Does Rationale Quality Matter? Enhancing Mental Disorder Detection via Selective Reasoning Distillation

TL;DR

This work tackles how the quality of rationale explanations from large language models influences knowledge distillation into smaller models for mental health detection. It introduces Selective Knowledge Distillation (SD), which evaluates teacher-generated rationales against domain knowledge (DSM-5 criteria) and trains small models only on high-quality, domain-aligned rationales. Across multiple teacher-student pairs and CoT prompts on Reddit depression data, SD consistently improves detection accuracy and the clinical quality of generated rationales, with strong correlations between rationale quality and performance. The findings underscore the value of thoughtful data curation in distillation and offer a practical framework for interpretable, domain-specific mental health detection and explanation generation, with potential applicability to other clinically-guided tasks.

Abstract

The detection of mental health problems from social media and the interpretation of these results have been extensively explored. Research has shown that incorporating clinical symptom information into a model enhances domain expertise, improving its detection and interpretation performance. While large language models (LLMs) are shown to be effective for generating explanatory rationales in mental health detection, their substantially large parameter size and high computational cost limit their practicality. Reasoning distillation transfers this ability to smaller language models (SLMs), but inconsistencies in the relevance and domain alignment of LLM-generated rationales pose a challenge. This paper investigates how rationale quality impacts SLM performance in mental health detection and explanation generation. We hypothesize that ensuring high-quality and domain-relevant rationales enhances the distillation. To this end, we propose a framework that selects rationales based on their alignment with expert clinical reasoning. Experiments show that our quality-focused approach significantly enhances SLM performance in both mental disorder detection and rationale generation. This work highlights the importance of rationale quality and offers an insightful framework for knowledge transfer in mental health applications.

Paper Structure

This paper contains 40 sections, 3 equations, 5 figures, 17 tables.

Figures (5)

  • Figure 1: Illustration of varying rationale quality. R1 effectively connects the social media post to specific symptoms in the DSM-5 criteria for major depressive disorder, demonstrating high relevance. R2 lacks these connections, showing low relevance. These examples were generated by GPT-3.5.
  • Figure 2: Overview of our proposed framework for selective reasoning distillation.

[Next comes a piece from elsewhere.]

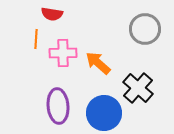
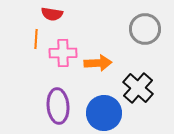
orange arrow: rotated 136 degrees clockwise
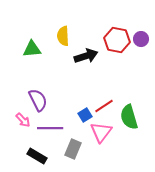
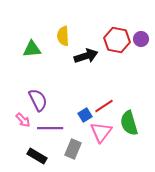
green semicircle: moved 6 px down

Unlike standard reasoning distillation, our framework involves generating various rationales for each post, assessing their quality based on relevance to domain knowledge, and selecting the highest-quality rationale for distillation.
  • Figure 3: Correlation between the quality of teacher-generated rationales and the detection performance of student models. Lines connect the performance of the same student model with and without selective distillation. Markers indicate different student models, while colors indicate different teacher models.
  • Figure 4: Distribution of semantic similarity scores between teacher-generated rationales and DSM-5 diagnostic criteria symptom descriptions for depression. We utilized BERTScore to measure the similarity scores and standard CoT prompts to generate rationales. The histograms in each panel, colored in red and blue, represent rationales generated without and with our proposed quality-based selection method, respectively.
  • Figure 5: Ablation study on different selection criteria. We utilized standard CoT prompts for this experiment. Each bar represents the detection accuracy on the test dataset of the corresponding student model trained with the corresponding teacher.